Jornal de pesquisa de negócios internacionais

1544-0230

Abstrato

COVID CHALLENGES OVER DEVELOPING WORLD: HOW DOES CULTURE AFFECT CRISIS MANAGEMENT

Yu-Feng L. Lee,Shammi Gandhi,Jim Fatoki

Corona Virus Disease 2019 (COVID-19) is an ongoing unprecedented global pandemic crippling world economy and all aspects of human life. Facing shifting COVID epicenters from East to West, many developing and lower-developed countries have been devastated to tackle such public health crisis, especially when endowed with sub-standard health care, unstable and meagerly growing economy, and dearth of resources. Given the pressing need of pandemic control which relies weightily on the ‘hardware’ of medical treatments and supplies, along with economic remedial plans, this study accentuates the equal importance of the ‘software’ lying on one’s culture which is deemed to help guiding how people act to collectively reach a COVID relief while achieving societal altruism.
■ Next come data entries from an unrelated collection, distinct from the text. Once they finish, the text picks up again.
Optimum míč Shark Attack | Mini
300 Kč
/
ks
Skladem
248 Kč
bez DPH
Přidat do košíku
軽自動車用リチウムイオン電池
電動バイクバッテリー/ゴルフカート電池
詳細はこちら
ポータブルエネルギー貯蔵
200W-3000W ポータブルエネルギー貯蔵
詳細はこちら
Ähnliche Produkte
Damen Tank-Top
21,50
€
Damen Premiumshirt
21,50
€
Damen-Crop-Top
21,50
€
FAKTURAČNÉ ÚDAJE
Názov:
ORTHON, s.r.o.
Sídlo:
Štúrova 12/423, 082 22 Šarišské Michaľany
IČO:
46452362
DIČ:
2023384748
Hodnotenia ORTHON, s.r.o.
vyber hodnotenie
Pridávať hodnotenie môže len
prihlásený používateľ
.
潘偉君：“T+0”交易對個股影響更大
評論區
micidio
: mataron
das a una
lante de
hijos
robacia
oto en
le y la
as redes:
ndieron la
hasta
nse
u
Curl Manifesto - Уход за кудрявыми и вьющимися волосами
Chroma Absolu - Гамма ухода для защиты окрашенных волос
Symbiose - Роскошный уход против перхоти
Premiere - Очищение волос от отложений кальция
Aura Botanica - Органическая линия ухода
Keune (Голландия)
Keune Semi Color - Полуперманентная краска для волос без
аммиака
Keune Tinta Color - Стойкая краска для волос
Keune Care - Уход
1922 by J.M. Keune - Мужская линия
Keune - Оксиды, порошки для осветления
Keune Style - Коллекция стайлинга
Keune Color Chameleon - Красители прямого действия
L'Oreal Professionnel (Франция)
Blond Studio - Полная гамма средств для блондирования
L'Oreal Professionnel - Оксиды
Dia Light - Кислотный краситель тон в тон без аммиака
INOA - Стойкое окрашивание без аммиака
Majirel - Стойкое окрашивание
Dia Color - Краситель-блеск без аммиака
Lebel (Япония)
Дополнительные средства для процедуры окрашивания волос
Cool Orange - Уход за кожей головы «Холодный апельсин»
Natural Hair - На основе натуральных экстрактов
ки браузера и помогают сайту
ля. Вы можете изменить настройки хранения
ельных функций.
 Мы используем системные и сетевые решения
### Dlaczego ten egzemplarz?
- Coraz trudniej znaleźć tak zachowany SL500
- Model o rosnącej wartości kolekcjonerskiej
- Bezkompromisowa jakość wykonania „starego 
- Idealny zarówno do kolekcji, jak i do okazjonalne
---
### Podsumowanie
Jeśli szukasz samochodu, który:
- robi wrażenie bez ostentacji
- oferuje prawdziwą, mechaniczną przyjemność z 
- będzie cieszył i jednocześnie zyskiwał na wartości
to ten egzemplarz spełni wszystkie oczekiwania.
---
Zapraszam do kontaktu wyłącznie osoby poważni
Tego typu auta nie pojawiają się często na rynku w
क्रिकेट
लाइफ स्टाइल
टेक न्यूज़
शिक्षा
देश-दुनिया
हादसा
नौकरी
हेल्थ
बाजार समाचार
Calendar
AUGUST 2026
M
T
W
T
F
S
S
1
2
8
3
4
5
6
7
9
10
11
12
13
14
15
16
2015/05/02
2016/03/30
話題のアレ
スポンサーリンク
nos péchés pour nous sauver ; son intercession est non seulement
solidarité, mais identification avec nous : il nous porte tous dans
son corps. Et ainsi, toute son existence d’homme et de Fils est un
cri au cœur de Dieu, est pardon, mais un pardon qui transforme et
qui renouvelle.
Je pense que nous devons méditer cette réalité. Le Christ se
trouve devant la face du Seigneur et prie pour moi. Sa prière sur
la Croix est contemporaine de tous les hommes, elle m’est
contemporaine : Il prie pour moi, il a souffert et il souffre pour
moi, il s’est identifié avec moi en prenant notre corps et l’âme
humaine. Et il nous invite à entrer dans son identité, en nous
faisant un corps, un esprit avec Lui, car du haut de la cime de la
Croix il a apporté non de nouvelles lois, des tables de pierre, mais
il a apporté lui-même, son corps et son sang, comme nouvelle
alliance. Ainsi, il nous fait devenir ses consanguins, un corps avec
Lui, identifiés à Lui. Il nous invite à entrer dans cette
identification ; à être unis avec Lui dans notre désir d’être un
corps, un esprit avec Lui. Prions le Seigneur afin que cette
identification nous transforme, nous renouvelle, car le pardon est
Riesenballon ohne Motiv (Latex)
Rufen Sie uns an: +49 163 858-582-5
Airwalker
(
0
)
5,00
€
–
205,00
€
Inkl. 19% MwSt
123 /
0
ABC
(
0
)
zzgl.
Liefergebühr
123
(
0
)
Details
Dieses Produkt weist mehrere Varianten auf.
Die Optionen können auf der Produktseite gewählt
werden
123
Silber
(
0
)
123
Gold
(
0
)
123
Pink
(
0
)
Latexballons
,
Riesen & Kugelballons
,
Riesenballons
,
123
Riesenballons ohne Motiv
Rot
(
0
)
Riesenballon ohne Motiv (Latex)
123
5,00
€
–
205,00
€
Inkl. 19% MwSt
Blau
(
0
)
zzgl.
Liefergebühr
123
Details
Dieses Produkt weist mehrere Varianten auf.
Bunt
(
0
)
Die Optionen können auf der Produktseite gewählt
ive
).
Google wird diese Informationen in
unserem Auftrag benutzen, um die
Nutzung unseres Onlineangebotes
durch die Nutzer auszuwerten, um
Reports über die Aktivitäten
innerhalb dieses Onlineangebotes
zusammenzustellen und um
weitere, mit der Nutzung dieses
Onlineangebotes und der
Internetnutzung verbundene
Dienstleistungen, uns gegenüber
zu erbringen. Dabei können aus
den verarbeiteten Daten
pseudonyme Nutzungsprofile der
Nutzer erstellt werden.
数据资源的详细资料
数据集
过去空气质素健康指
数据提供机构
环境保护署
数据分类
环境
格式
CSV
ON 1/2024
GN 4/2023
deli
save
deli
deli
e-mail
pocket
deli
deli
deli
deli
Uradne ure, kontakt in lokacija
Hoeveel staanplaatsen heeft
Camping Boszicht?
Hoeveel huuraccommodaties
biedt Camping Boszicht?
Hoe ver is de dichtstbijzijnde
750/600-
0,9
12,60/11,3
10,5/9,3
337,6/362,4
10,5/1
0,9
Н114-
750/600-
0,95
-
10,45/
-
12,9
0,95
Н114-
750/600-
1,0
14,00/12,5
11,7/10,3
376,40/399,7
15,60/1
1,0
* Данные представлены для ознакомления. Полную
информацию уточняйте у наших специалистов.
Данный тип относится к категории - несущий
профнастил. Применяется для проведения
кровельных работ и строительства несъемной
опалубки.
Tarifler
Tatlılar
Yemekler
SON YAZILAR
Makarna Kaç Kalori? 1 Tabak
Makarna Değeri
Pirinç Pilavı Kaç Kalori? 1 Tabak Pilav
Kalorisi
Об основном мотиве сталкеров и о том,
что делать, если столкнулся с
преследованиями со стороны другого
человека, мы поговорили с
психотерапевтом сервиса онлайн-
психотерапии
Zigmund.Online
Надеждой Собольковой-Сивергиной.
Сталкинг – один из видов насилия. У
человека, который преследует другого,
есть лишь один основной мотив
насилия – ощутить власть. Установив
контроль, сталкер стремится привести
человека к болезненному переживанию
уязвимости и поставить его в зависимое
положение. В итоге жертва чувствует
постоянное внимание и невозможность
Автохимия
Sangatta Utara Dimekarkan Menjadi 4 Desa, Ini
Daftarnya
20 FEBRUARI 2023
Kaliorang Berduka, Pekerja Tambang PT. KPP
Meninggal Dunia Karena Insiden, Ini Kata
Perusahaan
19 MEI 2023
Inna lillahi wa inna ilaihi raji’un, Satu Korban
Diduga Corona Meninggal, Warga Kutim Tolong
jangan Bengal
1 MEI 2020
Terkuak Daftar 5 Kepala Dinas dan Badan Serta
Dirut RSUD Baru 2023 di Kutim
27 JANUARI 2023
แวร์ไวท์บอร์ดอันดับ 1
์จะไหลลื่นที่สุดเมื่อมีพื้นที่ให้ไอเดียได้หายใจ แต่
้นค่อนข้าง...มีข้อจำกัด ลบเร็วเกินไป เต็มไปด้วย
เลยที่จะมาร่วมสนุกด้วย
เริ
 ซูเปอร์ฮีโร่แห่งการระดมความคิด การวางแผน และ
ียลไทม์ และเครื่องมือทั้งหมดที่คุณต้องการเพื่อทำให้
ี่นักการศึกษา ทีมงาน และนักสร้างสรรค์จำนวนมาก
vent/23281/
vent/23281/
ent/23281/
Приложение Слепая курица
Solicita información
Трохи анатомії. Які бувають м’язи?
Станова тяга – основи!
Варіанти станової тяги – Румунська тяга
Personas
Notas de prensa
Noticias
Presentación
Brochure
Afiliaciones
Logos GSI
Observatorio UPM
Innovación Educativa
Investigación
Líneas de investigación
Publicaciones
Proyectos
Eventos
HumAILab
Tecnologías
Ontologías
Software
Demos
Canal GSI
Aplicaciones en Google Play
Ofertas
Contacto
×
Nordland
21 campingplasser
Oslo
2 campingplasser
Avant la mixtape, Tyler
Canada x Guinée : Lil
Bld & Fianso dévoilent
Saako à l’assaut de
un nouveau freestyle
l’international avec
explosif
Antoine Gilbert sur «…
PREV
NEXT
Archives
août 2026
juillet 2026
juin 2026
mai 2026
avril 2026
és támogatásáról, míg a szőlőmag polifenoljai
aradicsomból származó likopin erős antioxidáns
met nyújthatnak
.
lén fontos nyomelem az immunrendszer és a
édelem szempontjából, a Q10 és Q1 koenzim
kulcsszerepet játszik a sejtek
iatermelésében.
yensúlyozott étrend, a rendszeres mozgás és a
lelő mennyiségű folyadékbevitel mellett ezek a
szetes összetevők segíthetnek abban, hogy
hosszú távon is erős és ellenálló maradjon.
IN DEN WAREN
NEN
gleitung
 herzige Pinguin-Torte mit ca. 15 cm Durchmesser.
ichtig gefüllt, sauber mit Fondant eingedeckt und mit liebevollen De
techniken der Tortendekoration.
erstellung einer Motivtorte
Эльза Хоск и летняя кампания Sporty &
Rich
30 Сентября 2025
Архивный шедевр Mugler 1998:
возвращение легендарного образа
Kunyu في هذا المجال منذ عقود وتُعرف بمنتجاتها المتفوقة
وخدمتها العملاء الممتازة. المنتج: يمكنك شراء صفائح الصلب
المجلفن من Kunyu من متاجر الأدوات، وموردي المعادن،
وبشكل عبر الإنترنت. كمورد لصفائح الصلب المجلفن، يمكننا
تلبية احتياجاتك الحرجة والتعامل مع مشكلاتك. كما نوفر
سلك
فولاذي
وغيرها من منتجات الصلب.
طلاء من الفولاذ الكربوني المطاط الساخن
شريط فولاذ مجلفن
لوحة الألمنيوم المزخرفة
Founded on the Hofstede cultural paradigm, this paper offers qualitative investigations on epidemic management of developing and lower-developed countries across East Asia, Latin America, and Africa. It is believed that effective crisis control is most likely resulted from the collaborative culture, reflected in long-term orientation, low individualism, high power distance, low uncertainty avoidance, and low self-indulgence, where an early and comprehensive compliance of public-mandated safety measures is adopted by a country’s citizens, while the risks of failing intervention due to citizens’ defiance may prevail in a relatively uncooperative and solitary culture. Facing impending COVID management, policy makers should hence take the pragmatic cultural traits into consideration. This study is original and creative founded on the classification of Hofstede culture.